AN award winning film by electro-pop pioneer Thomas Dolby will be among the highlights of a cinematic showcase celebrating silent film.

The Sounds and Silents Festival is being held at Aldeburgh Cinema between May 3 and 5.

Organisers say it will celebrate the great many things that are important to the seaside community, with tales of brave seafarers, boats, lighthouses, and the beauty, pleasures and turbulences of small villages whose lifeblood was the coastal trade.

The weekend will be a step back in time to when the cinema opened its doors in 1919 - at the very height of silent cinema.

It begins with a showing of Dolby’s award wining film, The Invisible Lighthouse, which deals with subjects dear to the heart of many Suffolk communities including the Orford Ness lighthouse and the UFO sightings at Rendlesham.

It will be followed by Going Coastal - The Stories of W W Jacobs on Film. The five comedies about “men who go down to the sea in ships of moderate tonnage” were made by English filmmaker Manning Hayes in the 1920s. They will be shown with live musical accompaniment from Neil Brand and John Sweeney.

Mr Brand has been accompanying silent films for more than 17 years and is currently working on a BBC 4 TV series on film music, to be broadcast in the autumn. Mr Sweeney has played for silent films since 1990 at venues including the Riverside Studios Cinema, the National Film Theatre, Nottingham Broadway and the Barbican Centre.

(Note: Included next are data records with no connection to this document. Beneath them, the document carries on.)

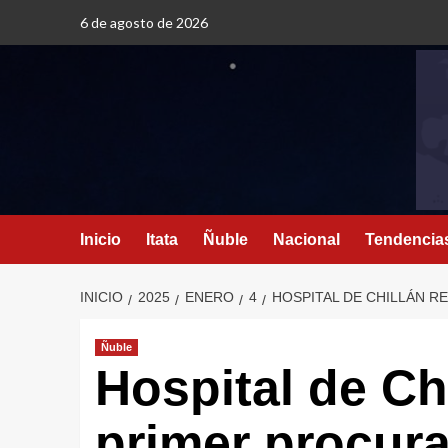
6 de agosto de 2026
Inicio
Itata
Ñuble
Nacional
Tendencia
INICIO
2025
ENERO
4
HOSPITAL DE CHILLÁN R
Ñuble
Hospital de Chi
primer procur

The festival will also feature special shows programmed by Bryony Dixon, curator of silent film, from the collections of the British Film Institute’s (BFI) National Archive including Coast and Poetry and For those in Peril on the Sea - The Lifeboat Men on Film, complete with the launch of the lifeboat organised in partnership with the Aldeburgh Lifeboat Station.

The final night will feature Americana with BBC film critic Mark Kermode and The Dodge Brothers playing live with Mr Brand to William Wellman’s hobo western, Beggars of Life, starring Louise Brooks.

All screenings will be introduced by the programming team of the British Silent Film Festival, Laraine Porter, Bryony Dixon and Neil Brand.

Young audiences are encouraged and there is a special ticket price for under 18s, while teachers are also invited to get in touch to discuss group ticket options.